We’re currently running a pilot on Windows AOVPN and I think we’re running into what you faced with Cisco AnyConnect Umbrella.
We don’t have a on-premises virtual appliance for Umbrella, we just use our regular DNS servers and the IPv4 DNS Protection is turned on in the AnyConnect client.
Do we still need to set the VPN interface metric to less than 5 (1)?
Richard M. Hicks
/ January 25, 2022Not sure, but it probably wouldn’t hurt. You certainly could test it and see how it works. I’ve not heard any reports of adverse effects to setting the interface metrics of VPN interfaces as low as 3.
Peter
/ January 25, 2022Ok, great, thanks. Giving it a try.
I was also poking around our Cisco Umbrella and saw that there’s a VPN Compatibility Mode toggle:
“May improve compatibility with VPN clients on Windows 10. If local DNS is not resolving on VPN, turning-on this feature may also help”
It’s in Deployments / Core Identities / Global Settings / General Settings, or Deployments / Core Identities / Roaming Computers / Settings.
Do you think this is for the Roaming Client or for the Roaming Security Module (Umbrella module) for AnyConnect – or both? We have the AnyConnect module.
They do say for more info, go here: https://support.umbrella.com/hc/en-us/articles/230561147-Umbrella-Roaming-Client-VPNs-and-VPN-Compatibility#compatibility, but it doesn’t say what it actually does – and for what product. THANKS!
Richard M. Hicks
/ January 25, 2022I’m not that familiar with Cisco Umbrella, but I’m using it myself and haven’t had any issues to speak of. It’s possible that setting applies to the roaming agent though. Can’t hurt to enable it and see if it helps. I’d do that after you test the interact metric change though.
Peter
/ January 25, 2022Ok, great, thanks for the advice.
One more question. Do I have to remove the DNS settings I added into the XML?
x.net
172.22.0.21,172.22.0.22
I saw in the previous posts that one individual did this – which uses the DNS of the VPN host.
Richard M. Hicks
/ January 27, 2022It depends. VPN clients will automatically use the DNS server(s) assigned to the VPN servers network interface. Typically that works well, which means adding them to ProfileXML is redundant. However, if you need your clients to use different DNS servers than those configured on the VPN server, then you must add them to your XML. I try to avoid defining DNS servers in XML as much as possible though.
Dean
/ April 28, 2020Thank you both so much for your detailed response. Unfortunately we only have the Umbrella Roaming Client on all devices, no Virtual Appliances, and I think the organisation would be loathe to deploy them just to solve a management issue.

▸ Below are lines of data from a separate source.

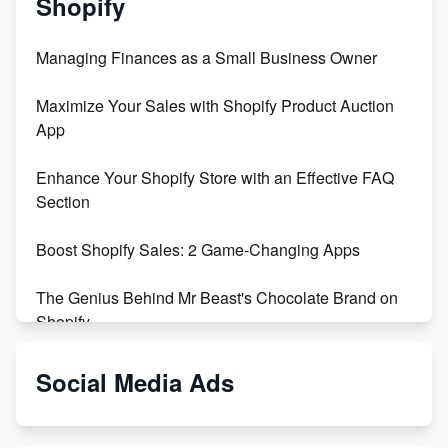
Shopify
Managing Finances as a Small Business Owner
Maximize Your Sales with Shopify Product Auction
App
Enhance Your Shopify Store with an Effective FAQ
Section
Boost Shopify Sales: 2 Game-Changing Apps
The Genius Behind Mr Beast's Chocolate Brand on
Shopify
Shopify vs WooCommerce: Which is Better?
Social Media Ads
Changing Payment Method on Shopify: A Step-by-
Step Guide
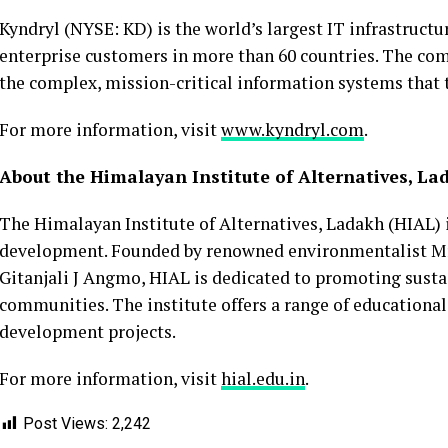
Kyndryl (NYSE: KD) is the world’s largest IT infrastructu
enterprise customers in more than 60 countries. The co
the complex, mission-critical information systems that 
For more information, visit
www.kyndryl.com
.
About the Himalayan Institute of Alternatives, La
The Himalayan Institute of Alternatives, Ladakh (HIAL) i
development. Founded by renowned environmentalist M
Gitanjali J Angmo, HIAL is dedicated to promoting su
communities. The institute offers a range of educationa
development projects.
For more information, visit
hial.edu.in
.
Post Views:
2,242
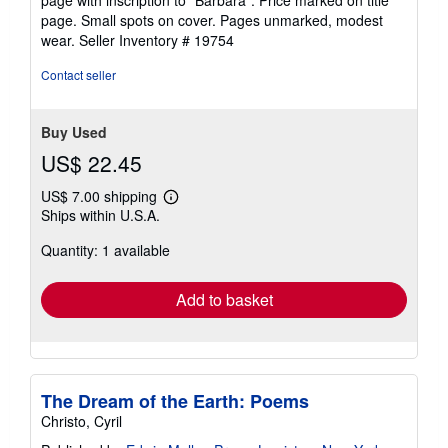
out
page. Small spots on cover. Pages unmarked, modest
of
wear.
Seller Inventory # 19754
5
stars
Contact seller
Buy Used
US$ 22.45
US$ 7.00 shipping
Learn
Ships within U.S.A.
more
about
Quantity: 1 available
shipping
rates
Add to basket
The Dream of the Earth: Poems
Christo, Cyril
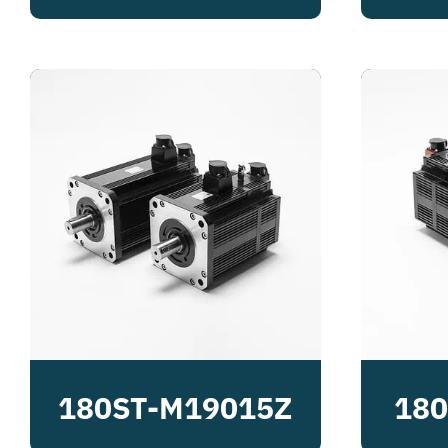
180ST-M19015Z
180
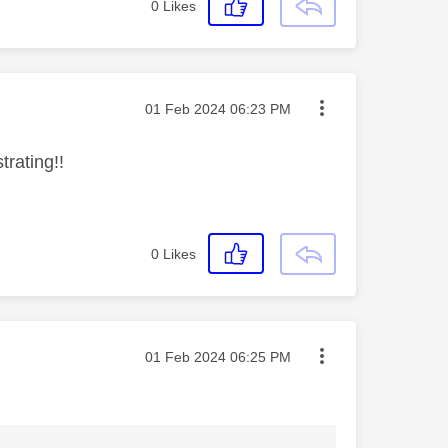
0
Likes
Message posted on
‎01 Feb 2024
06:23 PM
strating!!
0
Likes
Message posted on
‎01 Feb 2024
06:25 PM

We could remove the DNS config from our AOVPN profile, but I would rather split-DNS resolution with NRPT rather than tunnelling all DNS queries to the on-premise DCs.

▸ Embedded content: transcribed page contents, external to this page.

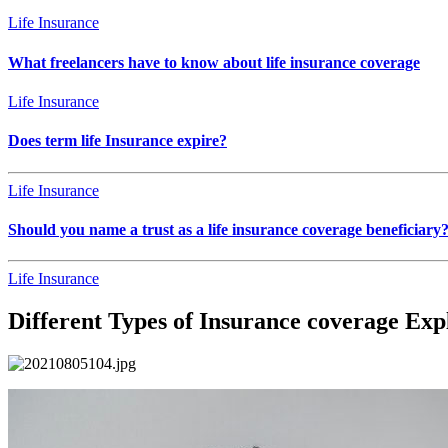
Life Insurance
What freelancers have to know about life insurance coverage
Life Insurance
Does term life Insurance expire?
Life Insurance
Should you name a trust as a life insurance coverage beneficiary
Life Insurance
Different Types of Insurance coverage Exp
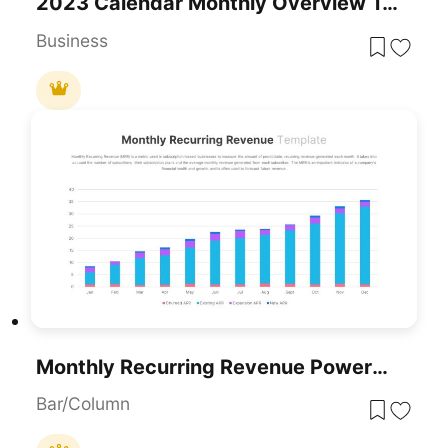
2023 Calendar Monthly Overview Template For PowerPoint & Google Slides
Business
Monthly Recurring Revenue PowerPoint Template
Bar/Column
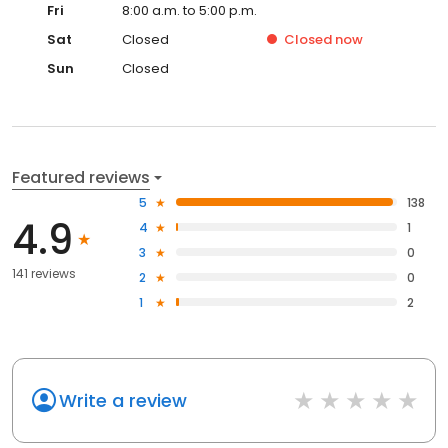
Fri
8:00 a.m. to 5:00 p.m.
Sat
Closed
Closed
now
Sun
Closed
Featured reviews
5
138
4.9
4
1
3
0
141 reviews
2
0
1
2
Write a review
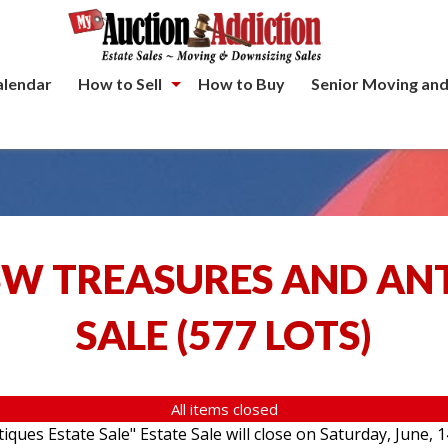
alendar
How to Sell
How to Buy
Senior Moving and
SW TREASURES AND AN
SALE
(
577 LOTS
)
All items closed
ques Estate Sale" Estate Sale will close on Saturday, June, 1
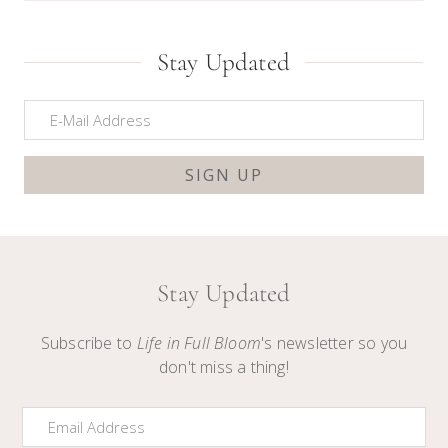
Stay Updated
Stay Updated
Subscribe to
Life in Full Bloom
's newsletter so you
don't miss a thing!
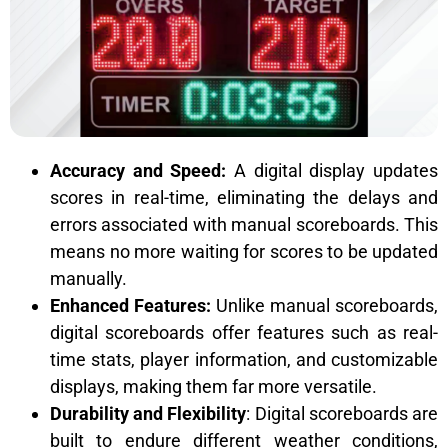
Accuracy and Speed:
A digital display updates
scores in real-time, eliminating the delays and
errors associated with manual scoreboards. This
means no more waiting for scores to be updated
manually.
Enhanced Features:
Unlike manual scoreboards,
digital scoreboards offer features such as real-
time stats, player information, and customizable
displays, making them far more versatile.
Durability and Flexibility
:
Digital scoreboards
are
built to endure different weather conditions,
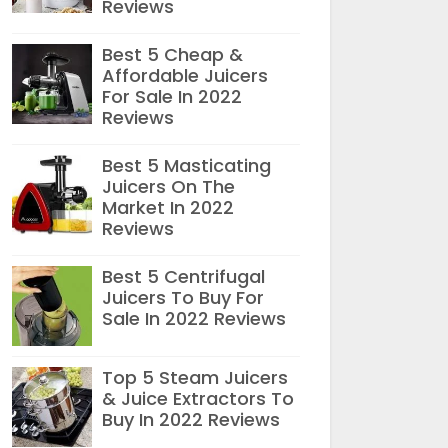
Reviews
Best 5 Cheap &
Affordable Juicers
For Sale In 2022
Reviews
Best 5 Masticating
Juicers On The
Market In 2022
Reviews
Best 5 Centrifugal
Juicers To Buy For
Sale In 2022 Reviews
Top 5 Steam Juicers
& Juice Extractors To
Buy In 2022 Reviews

Back to the drawing board for us..!
aventador06
/ June 11, 2020Hi,
I’ve setup everything and AOVPN is going up but I have this DNS problem. I’m on 1909 CU June.
I’m setting up a Device VPN and a User VPN.
They all have an Index = 1 but still, I only get the external IP that’s registered in the DNS (not even the one assigned to the VPN).
I want to do split-tunnel so what am I missing here?
Thanks
Richard M. Hicks
/ June 13, 2020So you are having issues with name resolution? Or clients registering their VPN interface IP address in internal DNS?
aventador06
/ June 14, 2020Hi again,
I’ve tried to publish a reply to my problem but it didn’t appear.
I’ve solved this problem by removing the DomainNameInformation section from my Device XML.
I configured the DNS on the Internal-Facing NIC of the RRAS server after taking a closer look at your article and everything is perfect now.
I now have 1 main problem: VPN tunnel bandwidth tops at 710 ko/s and seems to loose connectivity after a certain amount of data transfer. I cannot copy a 65 Mo file to a file server without loosing connection.
I need to dig into this because, maybe, I’ve missed something in your articles. Do you have any guidance to where I should focus my researches?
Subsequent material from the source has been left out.